Page-level text extractions
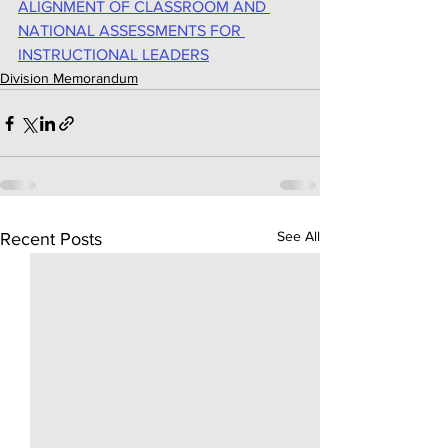
ALIGNMENT OF CLASSROOM AND 
NATIONAL ASSESSMENTS FOR 
INSTRUCTIONAL LEADERS
Division Memorandum
See All
Recent Posts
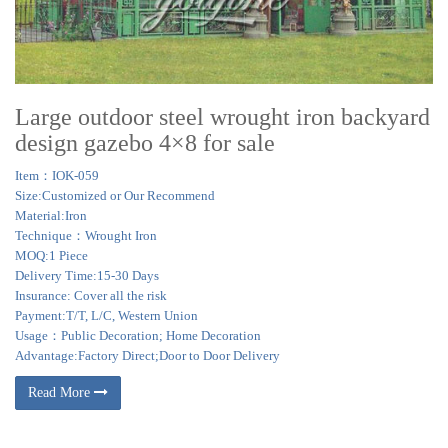
Large outdoor steel wrought iron backyard
design gazebo 4×8 for sale
Item：IOK-059
Size:Customized or Our Recommend
Material:Iron
Technique：Wrought Iron
MOQ:1 Piece
Delivery Time:15-30 Days
Insurance: Cover all the risk
Payment:T/T, L/C, Western Union
Usage：Public Decoration; Home Decoration
Advantage:Factory Direct;Door to Door Delivery
Read More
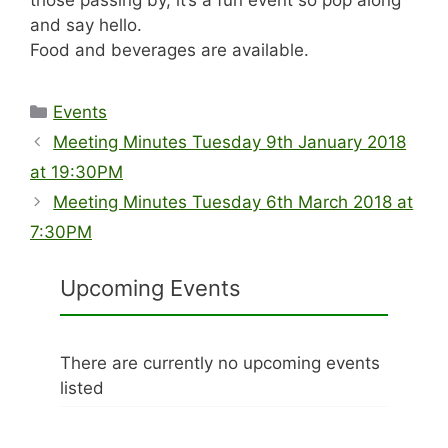
those passing by, it’s a fun event so pop along
and say hello.
Food and beverages are available.
Categories
Events
Meeting Minutes Tuesday 9th January 2018
at 19:30PM
Meeting Minutes Tuesday 6th March 2018 at
7:30PM
Upcoming Events
There are currently no upcoming events
listed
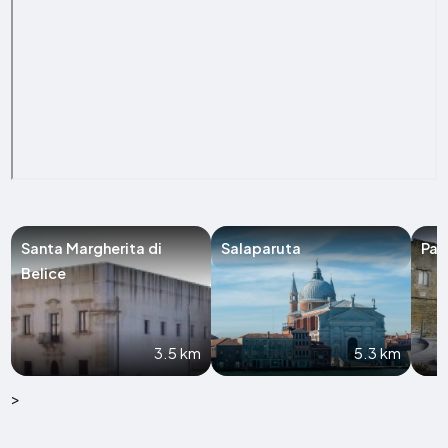
Santa Margherita di
Salaparuta
Par
Belice
3.5 km
5.3 km
>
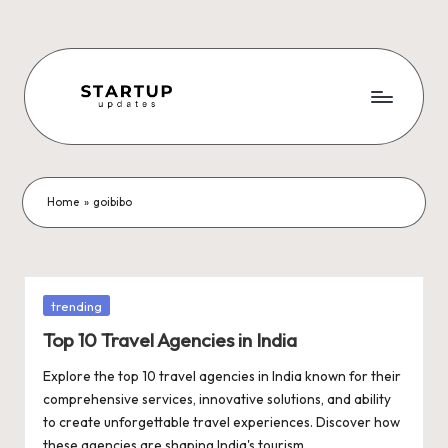
Skip
to
content
S
Latest
Startup
t
News,
a
Funding
Home
»
goibibo
News,
r
Tech
t
News,
Insights
u
Posted
trending
&
in
p
Top 10 Travel Agencies in India
Stories
from
U
Explore the top 10 travel agencies in India known for their
Indian
comprehensive services, innovative solutions, and ability
p
Startup
to create unforgettable travel experiences. Discover how
Ecosystem
these agencies are shaping India's tourism…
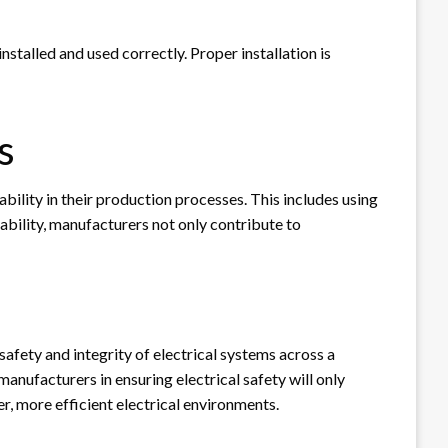
stalled and used correctly. Proper installation is
s
ility in their production processes. This includes using
ability, manufacturers not only contribute to
safety and integrity of electrical systems across a
anufacturers in ensuring electrical safety will only
, more efficient electrical environments.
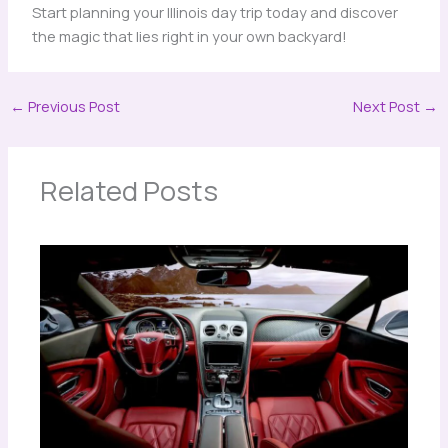
Start planning your Illinois day trip today and discover
the magic that lies right in your own backyard!
←
Previous Post
Next Post
→
Related Posts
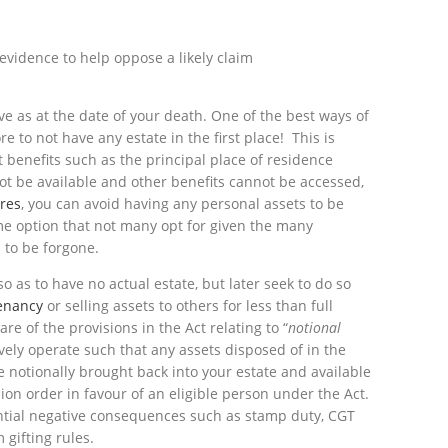
 evidence to help oppose a likely claim
ve as at the date of your death. One of the best ways of
e to not have any estate in the first place! This is
 benefits such as the principal place of residence
ot be available and other benefits cannot be accessed,
ures
, you can avoid having any personal assets to be
eme option that not many opt for given the many
 to be forgone.
o as to have no actual estate, but later seek to do so
tenancy
or selling assets to others for less than full
re of the provisions in the Act relating to “
notional
ively operate such that any assets disposed of in the
e notionally brought back into your estate and available
sion order in favour of an eligible person under the Act.
ential negative consequences such as stamp duty, CGT
 gifting rules.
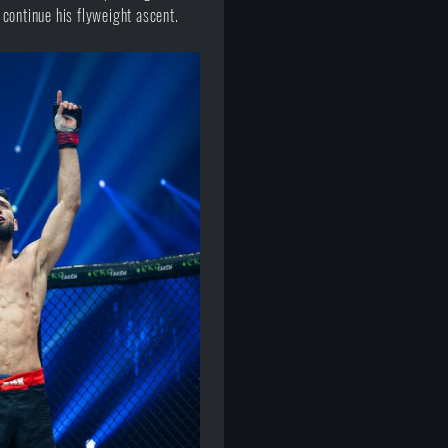
continue his flyweight ascent.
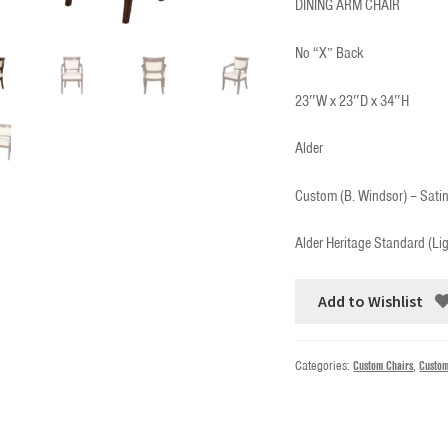
DINING ARM CHAIR
No “X” Back
23″W x 23″D x 34″H
Alder
Custom (B. Windsor) – Sati
Alder Heritage Standard (Li
Add to Wishlist
Categories:
Custom Chairs
,
Custom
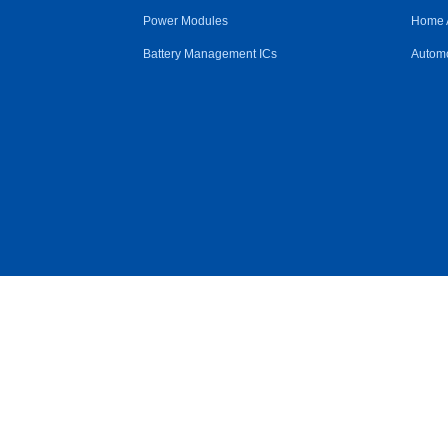
Power Modules
Home 
Battery Management ICs
Automo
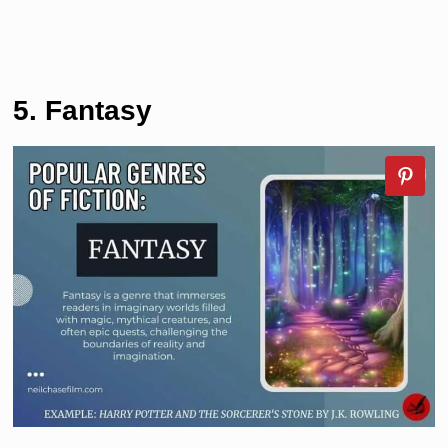
5. Fantasy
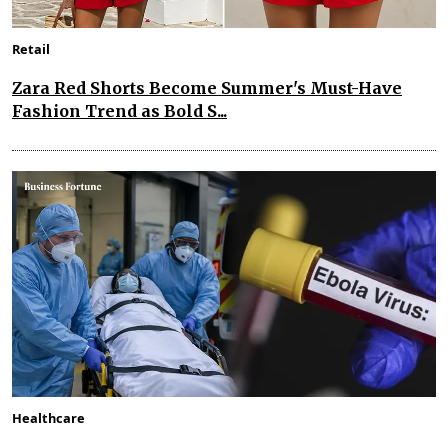
Retail
Zara Red Shorts Become Summer's Must-Have
Fashion Trend as Bold S...
Healthcare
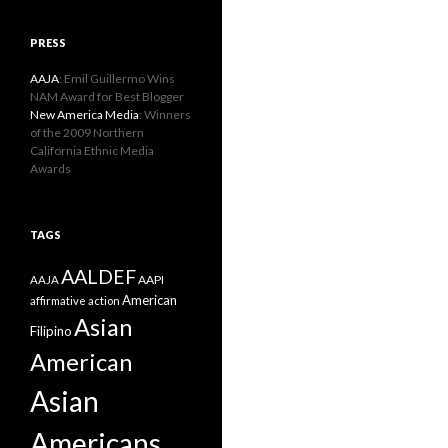
PRESS
AAJA
: Emil Guillermo Wins
NAM Award for Best Blogger
New America Media
: Winners
of the 2009 Northern
California Ethnic Media
Awards
TAGS
AALDEF
AAPI
AAJA
American
affirmative action
Asian
Filipino
American
Asian
Americans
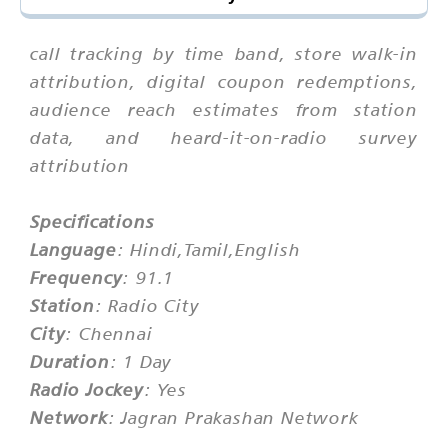
call tracking by time band, store walk-in
attribution, digital coupon redemptions,
audience reach estimates from station
data, and heard-it-on-radio survey
attribution
Specifications
Language
: Hindi,Tamil,English
Frequency
: 91.1
Station
: Radio City
City
: Chennai
Duration
: 1 Day
Radio Jockey
: Yes
Network
: Jagran Prakashan Network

Exercise objective> Please reproduce each entry exactly as given and omit the pictures.

Solution to this task>
ALIGNMENT OF CLASSROOM AND 
NATIONAL ASSESSMENTS FOR 
INSTRUCTIONAL LEADERS
Division Memorandum
See All
Recent Posts
Large outdoor steel wrought iron backyard
design gazebo 4×8 for sale
Item：IOK-059
Size:Customized or Our Recommend
Material:Iron
Technique：Wrought Iron
MOQ:1 Piece
Delivery Time:15-30 Days
Insurance: Cover all the risk
Payment:T/T, L/C, Western Union
Usage：Public Decoration; Home Decoration
Advantage:Factory Direct;Door to Door Delivery
Read More
those passing by, it’s a fun event so pop along
and say hello.
Food and beverages are available.
Categories
Events
Meeting Minutes Tuesday 9th January 2018
at 19:30PM
Meeting Minutes Tuesday 6th March 2018 at
7:30PM
Upcoming Events
There are currently no upcoming events
listed
Santa Margherita di
Salaparuta
Par
Belice
3.5 km
5.3 km
>
Skip
to
content
S
Latest
Startup
t
News,
a
Funding
Home
»
goibibo
News,
r
Tech
t
News,
Insights
u
Posted
trending
&
in
p
Top 10 Travel Agencies in India
Stories
from
U
Explore the top 10 travel agencies in India known for their
Indian
comprehensive services, innovative solutions, and ability
p
Startup
to create unforgettable travel experiences. Discover how
Ecosystem
these agencies are shaping India's tourism…
stalled and used correctly. Proper installation is
s
ility in their production processes. This includes using
ability, manufacturers not only contribute to
safety and integrity of electrical systems across a
anufacturers in ensuring electrical safety will only
, more efficient electrical environments.
Start planning your Illinois day trip today and discover
the magic that lies right in your own backyard!
←
Previous Post
Next Post
→
Related Posts
 evidence to help oppose a likely claim
ve as at the date of your death. One of the best ways of
e to not have any estate in the first place! This is
 benefits such as the principal place of residence
ot be available and other benefits cannot be accessed,
ures
, you can avoid having any personal assets to be
eme option that not many opt for given the many
 to be forgone.
o as to have no actual estate, but later seek to do so
tenancy
or selling assets to others for less than full
re of the provisions in the Act relating to “
notional
ively operate such that any assets disposed of in the
e notionally brought back into your estate and available
sion order in favour of an eligible person under the Act.
ential negative consequences such as stamp duty, CGT
 gifting rules.
continue his flyweight ascent.
DINING ARM CHAIR
No “X” Back
23″W x 23″D x 34″H
Alder
Custom (B. Windsor) – Sati
Alder Heritage Standard (Li
Add to Wishlist
Categories:
Custom Chairs
,
Custom
Power Modules
Home 
Battery Management ICs
Automo
5. Fantasy
Retail
Zara Red Shorts Become Summer's Must-Have
Fashion Trend as Bold S...
Healthcare
PRESS
AAJA
: Emil Guillermo Wins
NAM Award for Best Blogger
New America Media
: Winners
of the 2009 Northern
California Ethnic Media
Awards
TAGS
AALDEF
AAPI
AAJA
American
affirmative action
Asian
Filipino
American
Asian
Americans
call tracking by time band, store walk-in
attribution, digital coupon redemptions,
audience reach estimates from station
data, and heard-it-on-radio survey
attribution
Specifications
Language
: Hindi,Tamil,English
Frequency
: 91.1
Station
: Radio City
City
: Chennai
Duration
: 1 Day
Radio Jockey
: Yes
Network
: Jagran Prakashan Network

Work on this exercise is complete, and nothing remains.